Nah, dari judul-judul buku di atas, adakah yang sudah pernah kalian baca sebelumnya?

Atau ada yang masuk to-read list kalian?
Let me know!



The dreamer.

39 komentar

  1. Astagaaa udah banyak banget buku yang kamu bacaa. Ini buku fisik semua yaa, Lia?

    Aku tertarik dengan semua judul buku non fiksinya nih,soalnya judulnya lucu-lucu 😆 kayaknya sekarang buku korea populer mulai diterjemahkan ke Indonesia gara-gara dibaca idol ya hihi aku baca yang I want to die but i want to eat tteokppoki itu juga karena Namjoon 🙈

    Abis ini cuss ah borong ke Gramedia 😝

    BalasHapus
    Balasan
    1. Nggak sadar udah baca sebanyak ini ci 🙈
      Karena WFH dan pinjam di Bacadihalaman, jadi makin cepet lagi bacanya huahaha.
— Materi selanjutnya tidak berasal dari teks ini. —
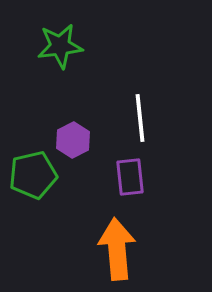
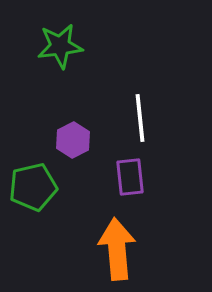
green pentagon: moved 12 px down
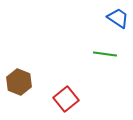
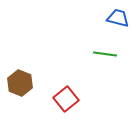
blue trapezoid: rotated 20 degrees counterclockwise
brown hexagon: moved 1 px right, 1 px down
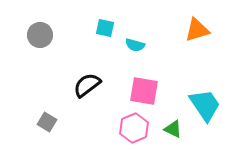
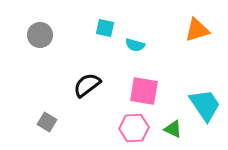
pink hexagon: rotated 20 degrees clockwise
      Ada beberapa yang ebook kalau fictionnya, aku baca di iPusnas.
      Nah, kalau yang non-fiction itu fisik semua 😂


      Oh ya, beberapa non-fiction kemarin aku lihat tersedia di Gramedia Digital. Di sana bisa membership sebulan 45rb terus bisa akses buku-buku yang ditentukan, banyak buku-buku non-fiction yang oke juga lho ci. Boleh tuh ditengok kalau cici tertarik ebook 🙊

      Betul! Itu ada 3 buku non-fiction yang aku baca, terjemahan dari Korea. Selain karena dibaca idol 🙈, tulisannya juga ringan tapi ngena jadi mungkin bisa relate sama semua orang ya.
      Racun memang ya kalau idol sudah baca suatu buku, rasanya kepo banget itu buku apaan sih isinya 🤣

      Huahahaha selain Gramed, nongkrongin BBW di Tokped juga ci, bulan depan ada lagi *eh racunn* 🤣

      Hapus
    2. BBW udah dua kali di Tokped puji Tuhan aku (belum) tergoda wkwkwk *nggak tau bulan depan 😆*

      Aku langsung cek ke Gramedia Digital, yang 45rb itu ternyata nggak banyak judul Liaa, harus yg premium 89rb baru bisa baca fiksi dan nonfiksi populer, ada Going Offline juga aku lihat sampai Atomic Habit!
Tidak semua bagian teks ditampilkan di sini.